Laos is preparing to disconnect cryptocurrency miners from its national grid by the first quarter of 2026, as per a Reuters report.
The government says the move will help redirect valuable electricity to sectors that contribute more directly to long-term economic growth, such as artificial intelligence data centres, metals refining, and electric vehicle manufacturing.
The decision marks a sharp turn in Laos’ energy policy, which once welcomed miners seeking cheap, renewable electricity.
But as energy demand from emerging industries rises, authorities are prioritising sectors that generate jobs, boost exports, and strengthen the domestic economy.
Laos rethinks energy priorities
Laos opened its doors to crypto mining in 2021, attracting operators with surplus hydropower and low tariffs.
The industry quickly expanded, consuming around 500 megawatts (MW) of electricity at its peak between 2021 and 2022.
But by this year, that figure had dropped to 150 MW, Deputy Energy Minister Chanthaboun Soukaloun told the news agency in an interview.
Soukaloun said the government initially approved power allocation to miners to absorb an oversupply of electricity.
However, as per the report, the ministry now believes that “crypto doesn’t create value” when compared to supplying industries with tangible outputs and employment opportunities.
The deputy minister confirmed that Laos had considered ending supply earlier in 2025 but continued operations temporarily due to heavy rainfall that boosted hydropower generation.
The surplus allowed increased exports to neighbouring Thailand and Vietnam while still supporting some mining operations.
Now, with demand from high-value industries accelerating, Laos aims to cut supply entirely by the end of the first quarter of 2026.
From crypto hub to regional power exporter
Known as the “battery of Southeast Asia,” Laos has built its economy around hydropower exports, which are crucial for neighbouring nations trying to decarbonise their energy mix.
Most of its electricity is sold to independent power producers in Thailand and Vietnam through cross-border deals.
The government plans to increase bilateral export capacity to Vietnam, which currently stands at about 8,000 MW.
Soukaloun said talks are also underway to resume exports to Singapore through the Lao-Thailand-Malaysia-Singapore (LTMS) power transmission corridor.
Exports through the corridor were suspended after Thailand delayed finalising an extension to the agreement, but officials from all four countries recently reaffirmed their commitment to strengthening multilateral power trade.
By reallocating power from crypto mining to regional grids and industrial users, Laos aims to consolidate its role in Asia’s clean energy transition and stabilise revenue from energy exports.

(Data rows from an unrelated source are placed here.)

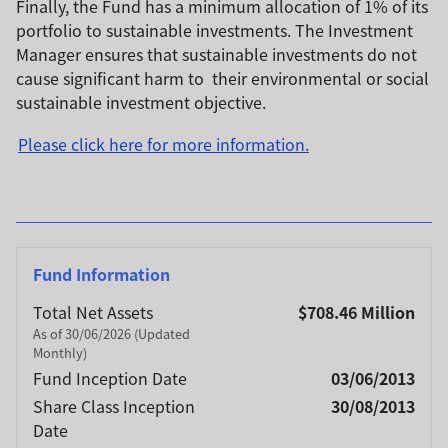
Finally, the Fund has a minimum allocation of 1% of its
portfolio to sustainable investments. The Investment
Manager ensures that sustainable investments do not
cause significant harm to their environmental or social
sustainable investment objective.
Please click here for more information.
Fund Information
Total Net Assets
$708.46 Million
As of 30/06/2026 (Updated
Monthly)
Fund Inception Date
03/06/2013
Share Class Inception
30/08/2013
Date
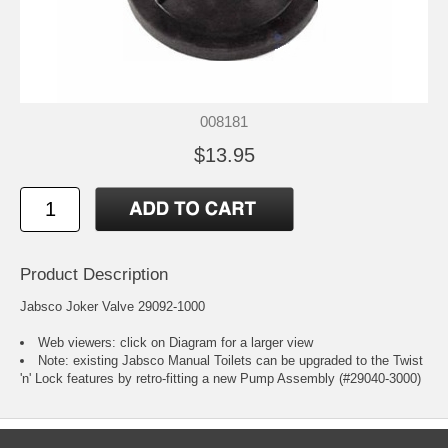
008181
$13.95
Product Description
Jabsco Joker Valve 29092-1000
Web viewers: click on Diagram for a larger view
Note: existing Jabsco Manual Toilets can be upgraded to the Twist
'n' Lock features by retro-fitting a new Pump Assembly (#29040-3000)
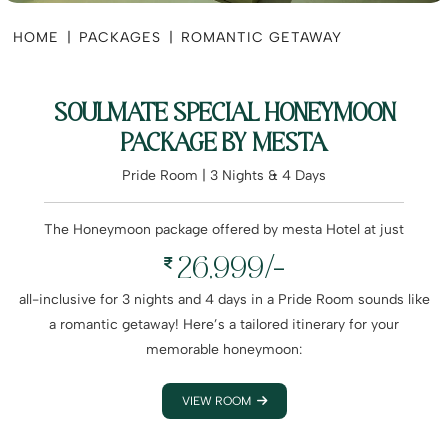
HOME
|
PACKAGES
|
ROMANTIC GETAWAY
SOULMATE SPECIAL HONEYMOON
PACKAGE BY MESTA
Pride Room | 3 Nights & 4 Days
The Honeymoon package offered by mesta Hotel at just
26,999/-
all-inclusive for 3 nights and 4 days in a Pride Room sounds like
a romantic getaway! Here’s a tailored itinerary for your
memorable honeymoon:
VIEW ROOM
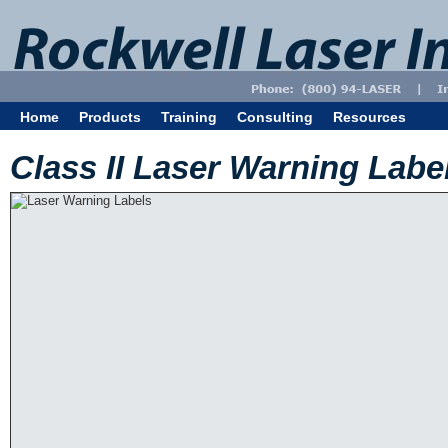
Home
Products
Training
Consulting
Resources
Class II Laser Warning Labe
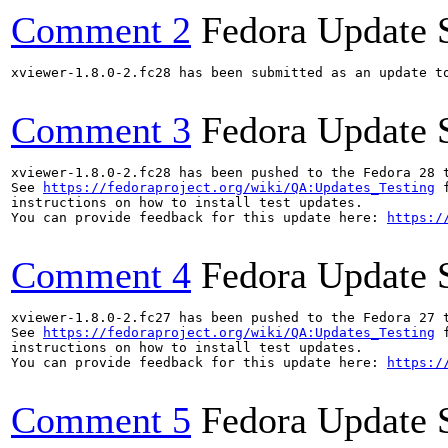
Comment 2
Fedora Update 
xviewer-1.8.0-2.fc28 has been submitted as an update t
Comment 3
Fedora Update 
xviewer-1.8.0-2.fc28 has been pushed to the Fedora 28 t
See 
https://fedoraproject.org/wiki/QA:Updates_Testing
 f
instructions on how to install test updates.

You can provide feedback for this update here: 
https:/
Comment 4
Fedora Update 
xviewer-1.8.0-2.fc27 has been pushed to the Fedora 27 t
See 
https://fedoraproject.org/wiki/QA:Updates_Testing
 f
instructions on how to install test updates.

You can provide feedback for this update here: 
https:/
Comment 5
Fedora Update 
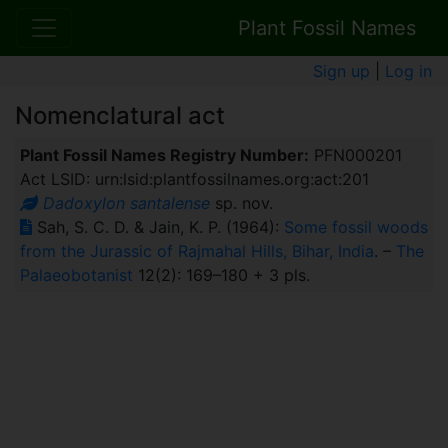
Plant Fossil Names
Sign up
|
Log in
Nomenclatural act
Plant Fossil Names Registry Number:
PFN000201
Act LSID: urn:lsid:plantfossilnames.org:act:201
Dadoxylon santalense
sp. nov.
Sah, S. C. D. & Jain, K. P. (1964):
Some fossil woods
from the Jurassic of Rajmahal Hills, Bihar, India
. –
The
Palaeobotanist
12(2): 169–180 + 3 pls.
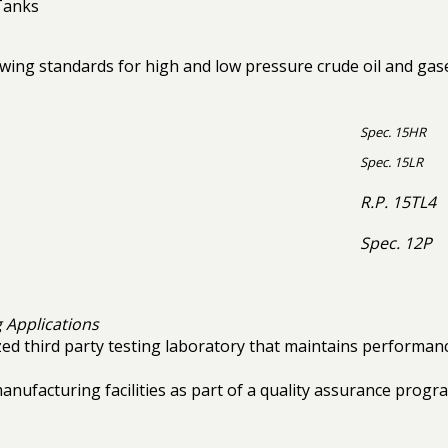
Tanks
ing standards for high and low pressure crude oil and gases,
Spec. 15HR
Spec. 15LR
R.P. 15TL4
Spec. 12P
 Applications
ized third party testing laboratory that maintains performan
 manufacturing facilities as part of a quality assurance prog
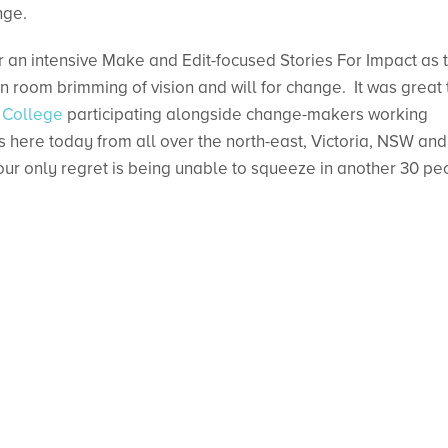
nge.
er an intensive Make and Edit-focused Stories For Impact as 
on room brimming of vision and will for change. It was great 
 College
participating alongside change-makers working
 here today from all over the north-east, Victoria, NSW and
ur only regret is being unable to squeeze in another 30 pe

Legal and investment challenges
Even as it pivots to new opportunities, Laos faces a legal dispute with a Chinese energy company.
A unit of the state-owned Power Construction Corp of China has filed a $555 million arbitration claim against Laos’ state utility, Electricite du Laos (EDL), over unpaid dues linked to a $2.73 billion hydropower project.

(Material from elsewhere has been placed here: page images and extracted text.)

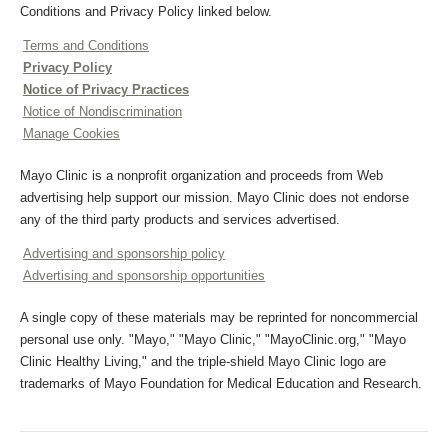
Conditions and Privacy Policy linked below.
Terms and Conditions
Privacy Policy
Notice of Privacy Practices
Notice of Nondiscrimination
Manage Cookies
Mayo Clinic is a nonprofit organization and proceeds from Web
advertising help support our mission. Mayo Clinic does not endorse
any of the third party products and services advertised.
Advertising and sponsorship policy
Advertising and sponsorship opportunities
A single copy of these materials may be reprinted for noncommercial
personal use only. "Mayo," "Mayo Clinic," "MayoClinic.org," "Mayo
Clinic Healthy Living," and the triple-shield Mayo Clinic logo are
trademarks of Mayo Foundation for Medical Education and Research.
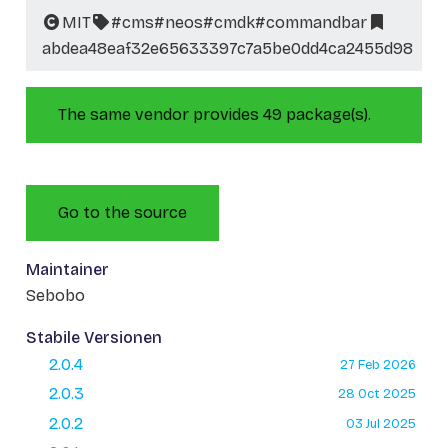
MIT
#cms
#neos
#cmdk
#commandbar
abdea48eaf32e65633397c7a5be0dd4ca2455d98
The same vendor provides 49 package(s).
Go to the source
Maintainer
Sebobo
Stabile Versionen
2.0.4
27 Feb 2026
2.0.3
28 Oct 2025
2.0.2
03 Jul 2025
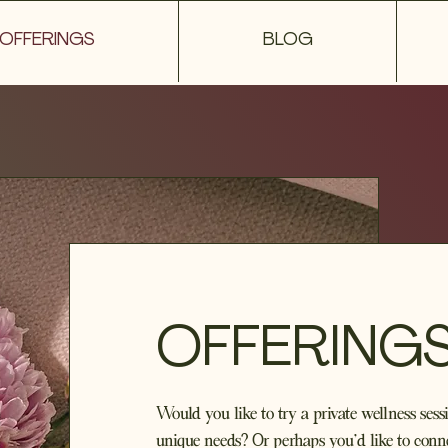
OFFERINGS
BLOG
OFFERING
Would you like to try a private wellness sessi
unique needs? Or perhaps you'd like to conne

Soukaloun confirmed that arbitration proceedings are underway, noting that the dispute stems from a mismatch between projected and actual power demand.
Despite these headwinds, Laos remains an attractive market for renewable energy investors.
The government is reportedly in discussions with Chinese firms to expand solar and wind capacity, further strengthening its reputation as a clean energy hub in the region.